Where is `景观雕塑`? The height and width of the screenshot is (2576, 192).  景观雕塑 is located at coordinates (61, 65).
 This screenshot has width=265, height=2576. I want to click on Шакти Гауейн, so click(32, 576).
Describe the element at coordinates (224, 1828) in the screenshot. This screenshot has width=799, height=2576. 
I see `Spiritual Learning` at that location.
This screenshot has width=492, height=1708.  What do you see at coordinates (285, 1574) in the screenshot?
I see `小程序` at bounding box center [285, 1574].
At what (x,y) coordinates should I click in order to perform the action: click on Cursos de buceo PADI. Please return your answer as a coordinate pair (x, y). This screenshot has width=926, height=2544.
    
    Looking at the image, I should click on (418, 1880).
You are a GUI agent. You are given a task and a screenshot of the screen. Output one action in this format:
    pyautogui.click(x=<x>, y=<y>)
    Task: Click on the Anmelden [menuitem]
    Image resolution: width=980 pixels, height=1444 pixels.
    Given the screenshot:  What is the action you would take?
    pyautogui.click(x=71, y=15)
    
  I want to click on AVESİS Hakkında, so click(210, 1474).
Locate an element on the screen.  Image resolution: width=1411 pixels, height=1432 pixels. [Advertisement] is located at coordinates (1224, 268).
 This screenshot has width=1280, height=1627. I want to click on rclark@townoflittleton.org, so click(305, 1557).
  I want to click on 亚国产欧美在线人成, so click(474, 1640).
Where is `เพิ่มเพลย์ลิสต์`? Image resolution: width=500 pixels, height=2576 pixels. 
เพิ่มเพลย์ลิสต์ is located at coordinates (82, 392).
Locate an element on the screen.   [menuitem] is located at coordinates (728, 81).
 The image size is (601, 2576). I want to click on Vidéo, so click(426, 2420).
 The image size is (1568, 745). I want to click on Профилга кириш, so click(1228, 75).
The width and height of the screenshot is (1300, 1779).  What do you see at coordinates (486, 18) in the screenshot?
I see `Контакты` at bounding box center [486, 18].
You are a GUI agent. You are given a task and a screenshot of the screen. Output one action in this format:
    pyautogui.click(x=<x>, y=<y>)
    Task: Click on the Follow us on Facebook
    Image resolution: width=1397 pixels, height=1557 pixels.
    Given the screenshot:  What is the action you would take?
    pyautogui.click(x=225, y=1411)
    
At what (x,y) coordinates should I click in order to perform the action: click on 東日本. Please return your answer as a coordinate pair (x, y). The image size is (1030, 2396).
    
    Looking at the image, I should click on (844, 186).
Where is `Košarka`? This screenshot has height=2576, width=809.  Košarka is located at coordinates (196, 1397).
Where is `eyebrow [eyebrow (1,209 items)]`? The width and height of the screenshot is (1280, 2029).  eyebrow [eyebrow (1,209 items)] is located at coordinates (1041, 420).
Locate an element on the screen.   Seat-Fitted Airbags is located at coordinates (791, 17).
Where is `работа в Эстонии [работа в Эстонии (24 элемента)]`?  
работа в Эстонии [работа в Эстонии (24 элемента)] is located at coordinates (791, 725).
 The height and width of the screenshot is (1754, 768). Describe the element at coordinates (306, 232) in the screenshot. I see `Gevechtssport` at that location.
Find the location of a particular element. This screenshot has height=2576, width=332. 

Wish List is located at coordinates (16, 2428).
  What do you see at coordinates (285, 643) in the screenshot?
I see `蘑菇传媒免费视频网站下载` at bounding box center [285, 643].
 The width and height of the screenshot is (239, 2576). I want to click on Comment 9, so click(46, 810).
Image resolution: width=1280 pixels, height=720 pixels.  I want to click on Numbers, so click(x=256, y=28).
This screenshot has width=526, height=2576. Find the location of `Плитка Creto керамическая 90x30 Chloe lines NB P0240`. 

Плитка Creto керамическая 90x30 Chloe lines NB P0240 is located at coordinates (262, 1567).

- [ACTIVITY]: Print the whole listing above exactly, please.

- [RESULT FOR THIS EXERCISE]:
Where is `景观雕塑`? The height and width of the screenshot is (2576, 192).  景观雕塑 is located at coordinates (61, 65).
 This screenshot has width=265, height=2576. I want to click on Шакти Гауейн, so click(32, 576).
Describe the element at coordinates (224, 1828) in the screenshot. This screenshot has width=799, height=2576. 
I see `Spiritual Learning` at that location.
This screenshot has width=492, height=1708.  What do you see at coordinates (285, 1574) in the screenshot?
I see `小程序` at bounding box center [285, 1574].
At what (x,y) coordinates should I click in order to perform the action: click on Cursos de buceo PADI. Please return your answer as a coordinate pair (x, y). This screenshot has width=926, height=2544.
    
    Looking at the image, I should click on (418, 1880).
You are a GUI agent. You are given a task and a screenshot of the screen. Output one action in this format:
    pyautogui.click(x=<x>, y=<y>)
    Task: Click on the Anmelden [menuitem]
    Image resolution: width=980 pixels, height=1444 pixels.
    Given the screenshot:  What is the action you would take?
    pyautogui.click(x=71, y=15)
    
  I want to click on AVESİS Hakkında, so click(210, 1474).
Locate an element on the screen.  Image resolution: width=1411 pixels, height=1432 pixels. [Advertisement] is located at coordinates (1224, 268).
 This screenshot has width=1280, height=1627. I want to click on rclark@townoflittleton.org, so click(305, 1557).
  I want to click on 亚国产欧美在线人成, so click(474, 1640).
Where is `เพิ่มเพลย์ลิสต์`? Image resolution: width=500 pixels, height=2576 pixels. 
เพิ่มเพลย์ลิสต์ is located at coordinates (82, 392).
Locate an element on the screen.   [menuitem] is located at coordinates (728, 81).
 The image size is (601, 2576). I want to click on Vidéo, so click(426, 2420).
 The image size is (1568, 745). I want to click on Профилга кириш, so click(1228, 75).
The width and height of the screenshot is (1300, 1779).  What do you see at coordinates (486, 18) in the screenshot?
I see `Контакты` at bounding box center [486, 18].
You are a GUI agent. You are given a task and a screenshot of the screen. Output one action in this format:
    pyautogui.click(x=<x>, y=<y>)
    Task: Click on the Follow us on Facebook
    Image resolution: width=1397 pixels, height=1557 pixels.
    Given the screenshot:  What is the action you would take?
    pyautogui.click(x=225, y=1411)
    
At what (x,y) coordinates should I click in order to perform the action: click on 東日本. Please return your answer as a coordinate pair (x, y). The image size is (1030, 2396).
    
    Looking at the image, I should click on (844, 186).
Where is `Košarka`? This screenshot has height=2576, width=809.  Košarka is located at coordinates (196, 1397).
Where is `eyebrow [eyebrow (1,209 items)]`? The width and height of the screenshot is (1280, 2029).  eyebrow [eyebrow (1,209 items)] is located at coordinates (1041, 420).
Locate an element on the screen.   Seat-Fitted Airbags is located at coordinates (791, 17).
Where is `работа в Эстонии [работа в Эстонии (24 элемента)]`?  
работа в Эстонии [работа в Эстонии (24 элемента)] is located at coordinates (791, 725).
 The height and width of the screenshot is (1754, 768). Describe the element at coordinates (306, 232) in the screenshot. I see `Gevechtssport` at that location.
Find the location of a particular element. This screenshot has height=2576, width=332. 

Wish List is located at coordinates (16, 2428).
  What do you see at coordinates (285, 643) in the screenshot?
I see `蘑菇传媒免费视频网站下载` at bounding box center [285, 643].
 The width and height of the screenshot is (239, 2576). I want to click on Comment 9, so click(46, 810).
Image resolution: width=1280 pixels, height=720 pixels.  I want to click on Numbers, so click(x=256, y=28).
This screenshot has width=526, height=2576. Find the location of `Плитка Creto керамическая 90x30 Chloe lines NB P0240`. 

Плитка Creto керамическая 90x30 Chloe lines NB P0240 is located at coordinates (262, 1567).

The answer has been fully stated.